Литмир - Электронная Библиотека
A
A

«Как-никак, а через тебя, голубушка, он и нам родственничек. Пока нищенствовал, старье продавал балчужное, Бог с тобой, хотя все же зазорно. Ну, а этак и вовсе неладно. Скопцы… Штунда… Знаем мы. Тут политикой пахнет…»

Но, любуясь новорожденною гордостью своей, не потупляла взоров своих Раиса.

XXXV

Из пещеры зачарованных снов выбился ключ на где-то там лежащие переулки жизни.

Женится Семен на Настасье Бирюлиной, на генеральской дочке.

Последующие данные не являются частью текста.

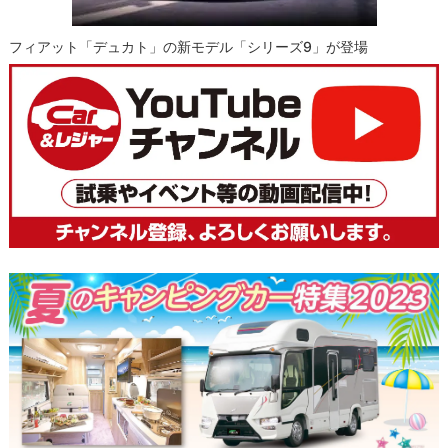
フィアット「デュカト」の新モデル「シリーズ9」が登場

Дом на Московской двухэтажный, кирпичный, барский, уже полгода в руках наследников железного старика. Князю-помещику деньги нужны были. Семен с Агафангелом от далекого имения отказались, сказали:

— У вас дом на Московской. И под залог дома дали.

Срок прошел. Агафангел за невзнос к недвижимостям фирмы причислил.

— А мы его, домик-то княжеский, на ваше, Семен Яковлевич, имечко от братцев откупим. Вам оно, Семен Яковлевич, и ко времени.

Никого не спрашивали. Доверенность. Только Макар, ежемесячную роспись проглядывая, кулаком в стол ударил:

— Хорош дом! Хорош, черт возьми. Без страховки сколько лет живет. Ну, пусть Семенов будет. Семену можно… Ха-ха! Ну, и цена…

Семен Агафангелу говорил:

— Да не будет ли чего?

— Все по закону-с.

В те дни впервые над домом железного старика тяжелые птицы кричали:

— Ростовщик!

Семен не слышал. То были птицы, рожденные помыслами чужих людей, Семену не интересных. И в стенах дома, строенных отцом на вечные времена, иные духи нашептывали ему иные сны.

А в, княжеском дому на Московской, в дому, где столичные люди отвыкли жить, паркетчики и обойщики песенными тонкими голосами расшугивали по подвалам и чердакам старо-домовых, добрых и злых.

И на глупых людей сетуя, но на будущее всегда надеясь, стеснились духи, в кучи сбились.

Сговор был. Обручение. Скоро уж, совсем скоро.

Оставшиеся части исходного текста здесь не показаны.